▶ **TRY IT**
Wherever "haben" turns up in the entries, copy out the line that holds it.
──────── SUPPLIED DATA
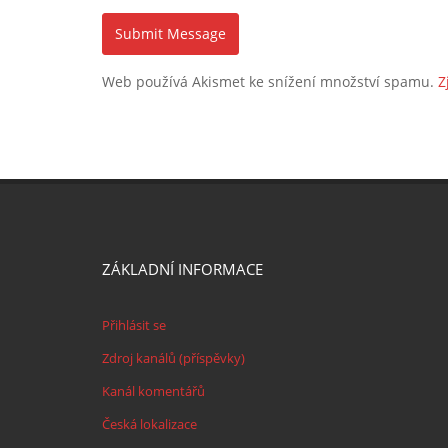
Web používá Akismet ke snížení množství spamu.
Z
ZÁKLADNÍ INFORMACE
Přihlásit se
Zdroj kanálů (příspěvky)
Kanál komentářů
Česká lokalizace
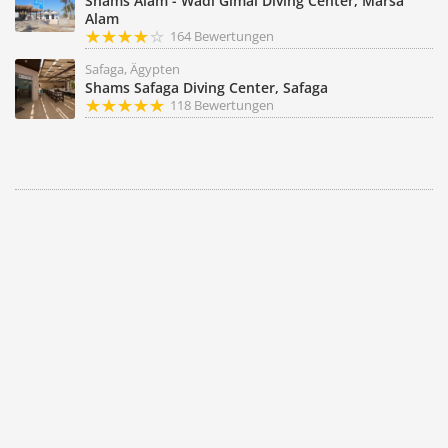
Shams Alam - Wadi Gimal Diving Center, Marsa
Alam
164 Bewertungen
Safaga, Ägypten
Shams Safaga Diving Center, Safaga
118 Bewertungen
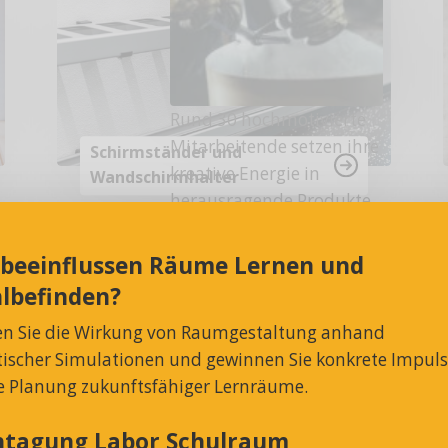
Rund 30 hochmotivierte
Mitarbeitende setzen ihre
Schirmständer und
kreative Energie in
Wandschirmhalter
herausragende Produkte
und Dienstleistungen um.
Gehören vielleicht auch
 beeinflussen Räume Lernen und
Sie bald dazu?
lbefinden?
en Sie die Wirkung von Raumgestaltung anhand
stischer Simulationen und gewinnen Sie konkrete Impul
ie Planung zukunftsfähiger Lernräume.
htagung Labor Schulraum
Z-Spinde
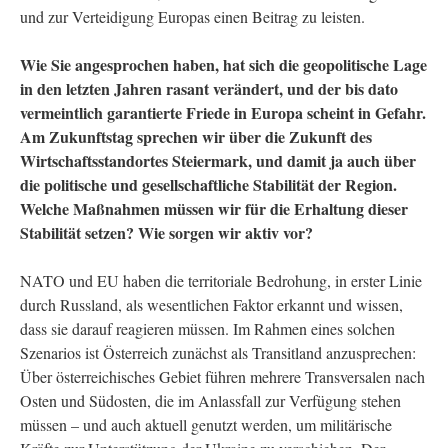
und zur Verteidigung Europas einen Beitrag zu leisten.
Wie Sie angesprochen haben, hat sich die geopolitische Lage
in den letzten Jahren rasant verändert, und der bis dato
vermeintlich garantierte Friede in Europa scheint in Gefahr.
Am Zukunftstag sprechen wir über die Zukunft des
Wirtschaftsstandortes Steiermark, und damit ja auch über
die politische und gesellschaftliche Stabilität der Region.
Welche Maßnahmen müssen wir für die Erhaltung dieser
Stabilität setzen? Wie sorgen wir aktiv vor?
NATO und EU haben die territoriale Bedrohung, in erster Linie
durch Russland, als wesentlichen Faktor erkannt und wissen,
dass sie darauf reagieren müssen. Im Rahmen eines solchen
Szenarios ist Österreich zunächst als Transitland anzusprechen:
Über österreichisches Gebiet führen mehrere Transversalen nach
Osten und Südosten, die im Anlassfall zur Verfügung stehen
müssen – und auch aktuell genutzt werden, um militärische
────────────────
▶ **ANSWER SPACE**
Wie Sie angesprochen haben, hat sich die geopolitische Lage
NATO und EU haben die territoriale Bedrohung, in erster Linie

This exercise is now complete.